Kil’jaeden, o Grandioso, começou a visitar Ner’zhul com mais frequência.


Primeiro apenas através de sonhos, como os ancestrais. Ele aparecia durante a
noite enquanto o xamã dormia profundamente, corpo pesado pelas drogas que
tomava para abrir a mente para a voz de seu mestre que sussurrava elogios e
planos para futura vitória dos orcs.
Ner’zhul estava extasiado. Toda mensagem que chegava de clãs variados,
trazidas pelos falcossangres era lida com entusiasmo e prazer.
Encontramos dois patrulheiros sozinhos, dizia o chefe do clã Shattered Hand.
Foi fácil despachá-los, já que estavam em menor número.

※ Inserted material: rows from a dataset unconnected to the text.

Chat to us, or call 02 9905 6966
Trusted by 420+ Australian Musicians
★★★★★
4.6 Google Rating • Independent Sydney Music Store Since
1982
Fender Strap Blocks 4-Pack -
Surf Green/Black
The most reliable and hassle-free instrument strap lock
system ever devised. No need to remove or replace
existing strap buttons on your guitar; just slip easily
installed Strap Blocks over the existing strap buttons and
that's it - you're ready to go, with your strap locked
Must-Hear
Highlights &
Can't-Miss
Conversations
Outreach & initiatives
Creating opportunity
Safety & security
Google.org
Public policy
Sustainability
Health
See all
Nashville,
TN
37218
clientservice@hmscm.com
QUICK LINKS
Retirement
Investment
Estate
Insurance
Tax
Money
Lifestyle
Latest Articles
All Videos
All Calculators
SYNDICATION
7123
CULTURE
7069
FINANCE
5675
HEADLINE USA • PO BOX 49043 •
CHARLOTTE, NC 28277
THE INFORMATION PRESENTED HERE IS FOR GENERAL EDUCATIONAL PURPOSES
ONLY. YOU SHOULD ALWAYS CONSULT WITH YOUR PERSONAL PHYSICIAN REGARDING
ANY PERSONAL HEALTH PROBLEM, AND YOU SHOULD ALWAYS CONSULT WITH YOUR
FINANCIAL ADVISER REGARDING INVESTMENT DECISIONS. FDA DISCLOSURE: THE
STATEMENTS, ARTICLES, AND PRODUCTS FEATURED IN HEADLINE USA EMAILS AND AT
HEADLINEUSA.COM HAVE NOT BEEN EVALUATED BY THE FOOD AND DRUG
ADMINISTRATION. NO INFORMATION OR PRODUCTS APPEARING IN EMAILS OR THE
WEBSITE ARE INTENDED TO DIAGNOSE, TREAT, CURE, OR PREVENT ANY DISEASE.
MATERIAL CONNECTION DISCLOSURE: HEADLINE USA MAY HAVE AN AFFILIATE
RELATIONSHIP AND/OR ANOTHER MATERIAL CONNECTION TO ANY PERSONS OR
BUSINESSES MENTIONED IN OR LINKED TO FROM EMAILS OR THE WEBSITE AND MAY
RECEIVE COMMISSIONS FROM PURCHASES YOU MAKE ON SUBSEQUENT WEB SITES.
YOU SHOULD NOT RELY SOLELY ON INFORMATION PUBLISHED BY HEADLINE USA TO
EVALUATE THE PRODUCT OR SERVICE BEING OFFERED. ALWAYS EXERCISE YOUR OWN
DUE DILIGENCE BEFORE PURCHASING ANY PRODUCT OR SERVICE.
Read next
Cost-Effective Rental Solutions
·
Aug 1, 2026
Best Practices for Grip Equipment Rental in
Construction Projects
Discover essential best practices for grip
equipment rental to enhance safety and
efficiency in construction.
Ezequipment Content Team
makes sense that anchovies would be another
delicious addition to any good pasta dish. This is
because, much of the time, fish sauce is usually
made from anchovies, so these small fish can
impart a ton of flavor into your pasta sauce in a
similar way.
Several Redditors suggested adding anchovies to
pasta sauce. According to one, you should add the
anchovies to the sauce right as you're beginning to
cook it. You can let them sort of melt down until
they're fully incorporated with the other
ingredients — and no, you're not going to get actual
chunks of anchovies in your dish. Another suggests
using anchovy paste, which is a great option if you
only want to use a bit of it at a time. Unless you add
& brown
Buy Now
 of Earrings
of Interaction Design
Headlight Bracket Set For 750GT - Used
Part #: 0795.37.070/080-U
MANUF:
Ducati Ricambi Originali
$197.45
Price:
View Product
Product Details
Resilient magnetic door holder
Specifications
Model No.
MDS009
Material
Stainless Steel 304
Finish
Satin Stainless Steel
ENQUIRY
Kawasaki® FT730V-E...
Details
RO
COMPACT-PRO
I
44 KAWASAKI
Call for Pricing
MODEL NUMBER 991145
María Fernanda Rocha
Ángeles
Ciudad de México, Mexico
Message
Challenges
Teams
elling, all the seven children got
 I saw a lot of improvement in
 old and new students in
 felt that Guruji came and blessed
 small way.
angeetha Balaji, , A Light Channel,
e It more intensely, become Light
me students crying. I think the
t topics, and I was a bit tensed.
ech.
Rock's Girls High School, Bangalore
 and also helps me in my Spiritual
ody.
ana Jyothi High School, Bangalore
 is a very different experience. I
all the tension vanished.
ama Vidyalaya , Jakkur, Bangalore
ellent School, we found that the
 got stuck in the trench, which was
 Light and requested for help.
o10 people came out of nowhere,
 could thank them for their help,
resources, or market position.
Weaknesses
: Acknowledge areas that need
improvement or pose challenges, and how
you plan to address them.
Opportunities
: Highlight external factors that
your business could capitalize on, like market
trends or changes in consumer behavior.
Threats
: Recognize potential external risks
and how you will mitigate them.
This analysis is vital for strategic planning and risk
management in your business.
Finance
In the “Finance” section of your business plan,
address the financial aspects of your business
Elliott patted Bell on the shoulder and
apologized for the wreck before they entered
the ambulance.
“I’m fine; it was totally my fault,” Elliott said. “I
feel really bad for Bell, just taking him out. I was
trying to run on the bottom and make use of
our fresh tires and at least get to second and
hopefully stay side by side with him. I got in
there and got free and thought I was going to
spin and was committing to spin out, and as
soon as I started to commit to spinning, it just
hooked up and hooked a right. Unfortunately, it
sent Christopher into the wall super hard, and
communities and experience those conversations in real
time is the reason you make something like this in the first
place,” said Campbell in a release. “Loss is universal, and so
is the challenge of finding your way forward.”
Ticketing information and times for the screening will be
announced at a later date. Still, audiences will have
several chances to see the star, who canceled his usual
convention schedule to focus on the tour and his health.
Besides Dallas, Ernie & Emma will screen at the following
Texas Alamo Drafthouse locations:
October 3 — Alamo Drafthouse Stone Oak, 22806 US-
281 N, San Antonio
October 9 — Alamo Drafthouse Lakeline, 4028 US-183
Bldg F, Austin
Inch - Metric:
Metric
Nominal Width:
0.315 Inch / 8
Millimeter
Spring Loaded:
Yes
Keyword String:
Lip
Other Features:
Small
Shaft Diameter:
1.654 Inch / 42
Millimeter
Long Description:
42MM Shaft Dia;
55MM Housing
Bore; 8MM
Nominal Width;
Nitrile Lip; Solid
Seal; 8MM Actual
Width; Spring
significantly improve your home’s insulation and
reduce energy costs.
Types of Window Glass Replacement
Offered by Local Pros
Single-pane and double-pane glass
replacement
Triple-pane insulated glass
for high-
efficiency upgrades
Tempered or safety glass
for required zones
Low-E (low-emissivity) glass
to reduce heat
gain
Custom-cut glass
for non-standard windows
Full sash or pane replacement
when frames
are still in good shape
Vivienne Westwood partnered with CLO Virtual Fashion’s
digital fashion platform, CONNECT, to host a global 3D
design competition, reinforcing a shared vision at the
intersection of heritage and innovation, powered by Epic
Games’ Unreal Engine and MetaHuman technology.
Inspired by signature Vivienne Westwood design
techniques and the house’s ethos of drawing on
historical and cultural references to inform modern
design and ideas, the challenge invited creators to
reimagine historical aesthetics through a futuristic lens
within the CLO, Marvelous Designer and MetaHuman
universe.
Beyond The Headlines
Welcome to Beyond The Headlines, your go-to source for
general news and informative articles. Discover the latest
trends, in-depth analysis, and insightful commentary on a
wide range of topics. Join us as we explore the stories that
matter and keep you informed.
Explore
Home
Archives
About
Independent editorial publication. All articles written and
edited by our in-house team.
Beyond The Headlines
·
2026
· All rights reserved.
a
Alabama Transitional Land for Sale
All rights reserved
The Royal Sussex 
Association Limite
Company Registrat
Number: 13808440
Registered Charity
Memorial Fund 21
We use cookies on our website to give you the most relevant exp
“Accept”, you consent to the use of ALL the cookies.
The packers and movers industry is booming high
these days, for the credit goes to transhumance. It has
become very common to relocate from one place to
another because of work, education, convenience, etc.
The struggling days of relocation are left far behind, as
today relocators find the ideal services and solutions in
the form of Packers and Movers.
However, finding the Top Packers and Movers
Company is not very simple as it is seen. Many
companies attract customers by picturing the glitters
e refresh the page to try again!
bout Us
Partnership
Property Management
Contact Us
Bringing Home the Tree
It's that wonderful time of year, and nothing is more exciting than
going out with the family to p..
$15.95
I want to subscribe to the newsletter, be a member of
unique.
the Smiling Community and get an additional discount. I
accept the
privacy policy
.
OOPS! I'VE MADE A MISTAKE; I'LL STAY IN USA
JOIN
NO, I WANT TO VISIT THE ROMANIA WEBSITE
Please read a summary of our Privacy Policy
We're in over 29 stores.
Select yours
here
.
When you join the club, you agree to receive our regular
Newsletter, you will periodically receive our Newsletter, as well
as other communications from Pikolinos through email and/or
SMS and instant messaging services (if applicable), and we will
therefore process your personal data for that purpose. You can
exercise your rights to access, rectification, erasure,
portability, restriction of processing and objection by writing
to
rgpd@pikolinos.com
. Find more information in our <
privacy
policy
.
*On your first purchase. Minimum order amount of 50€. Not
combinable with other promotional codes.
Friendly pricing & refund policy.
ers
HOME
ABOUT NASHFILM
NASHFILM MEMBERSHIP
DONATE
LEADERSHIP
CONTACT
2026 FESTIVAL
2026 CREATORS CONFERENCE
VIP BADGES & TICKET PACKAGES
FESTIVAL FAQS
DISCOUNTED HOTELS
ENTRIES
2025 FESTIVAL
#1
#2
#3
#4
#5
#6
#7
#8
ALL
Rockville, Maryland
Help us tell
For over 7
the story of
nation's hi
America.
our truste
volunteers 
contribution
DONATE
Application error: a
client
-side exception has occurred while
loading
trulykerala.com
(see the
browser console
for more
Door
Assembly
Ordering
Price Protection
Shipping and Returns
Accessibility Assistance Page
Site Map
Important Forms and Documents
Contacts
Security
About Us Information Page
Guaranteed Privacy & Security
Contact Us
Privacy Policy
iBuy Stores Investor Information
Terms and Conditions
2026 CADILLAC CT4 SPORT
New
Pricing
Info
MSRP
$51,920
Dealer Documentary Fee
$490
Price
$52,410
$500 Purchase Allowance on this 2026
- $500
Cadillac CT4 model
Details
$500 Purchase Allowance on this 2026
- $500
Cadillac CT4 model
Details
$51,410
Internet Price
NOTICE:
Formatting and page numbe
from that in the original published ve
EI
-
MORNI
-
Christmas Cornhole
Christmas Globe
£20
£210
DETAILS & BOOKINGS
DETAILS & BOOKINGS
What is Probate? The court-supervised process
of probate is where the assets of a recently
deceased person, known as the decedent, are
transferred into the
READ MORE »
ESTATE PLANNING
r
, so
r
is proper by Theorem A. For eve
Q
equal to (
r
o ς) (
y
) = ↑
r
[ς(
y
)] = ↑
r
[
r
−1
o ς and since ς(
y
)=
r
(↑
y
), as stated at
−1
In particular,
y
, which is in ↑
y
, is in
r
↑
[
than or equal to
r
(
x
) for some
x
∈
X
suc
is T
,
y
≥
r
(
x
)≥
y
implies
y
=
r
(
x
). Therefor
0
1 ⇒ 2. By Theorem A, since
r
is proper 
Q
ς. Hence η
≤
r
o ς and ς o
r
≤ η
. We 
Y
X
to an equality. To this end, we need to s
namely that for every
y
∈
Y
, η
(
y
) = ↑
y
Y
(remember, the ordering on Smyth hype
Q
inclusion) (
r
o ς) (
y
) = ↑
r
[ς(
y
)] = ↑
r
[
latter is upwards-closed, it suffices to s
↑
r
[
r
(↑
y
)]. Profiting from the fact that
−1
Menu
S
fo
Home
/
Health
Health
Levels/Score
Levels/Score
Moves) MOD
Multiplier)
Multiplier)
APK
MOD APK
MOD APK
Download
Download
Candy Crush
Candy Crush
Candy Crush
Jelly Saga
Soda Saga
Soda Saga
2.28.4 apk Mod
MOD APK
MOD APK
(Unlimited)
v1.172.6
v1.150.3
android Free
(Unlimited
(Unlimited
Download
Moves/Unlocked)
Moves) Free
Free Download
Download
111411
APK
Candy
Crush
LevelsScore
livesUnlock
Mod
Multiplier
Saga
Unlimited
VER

O clã Bleeding Hollow se orgulha em anunciar ao grande Ner’zhul que o
obedecemos em tudo, informava outra mensagem. Junto ao clã Laughing Skull,
dobramos o número de guerreiros armados para enfrentar o inimigo desleal.
Entendemos que o clã Thunderlord está a procura de aliados. Enviaremos um
mensageiro amanhã.
“Sim.” sorriu Kil’jaeden. “Viu como eles se uniram sob uma causa justa?
Antigamente, se esses clãs se encontrassem, estariam desafiando uns aos outros.
Agora estão compartilhando conhecimento, recursos e trabalhando unidos para
superar um inimigo que destruiria a todos.”
Ner’zhul assentiu, mas sentiu uma pontada súbita. Tem sido glorioso
finalmente ver essa entidade linda e poderosa, apesar dela parecer tanto com os
odiados draenei, mas...ele não via mais Rulkan. Percebeu que sentia a sua falta.
Perguntou-se por que ela não aparecia mais para ele.
Hesitante, começou. “Rulkan-“
“Rulkan já fez a sua parte ao trazê-lo para mim, Ner’zhul.” confortou
Kil’jaeden. “Você sabe que ela está bem e feliz – você a viu. Não precisamos
mais dela para nos intermediar. Principalmente agora que estou convencido do
seu valor para ser a minha voz entre o seu povo.”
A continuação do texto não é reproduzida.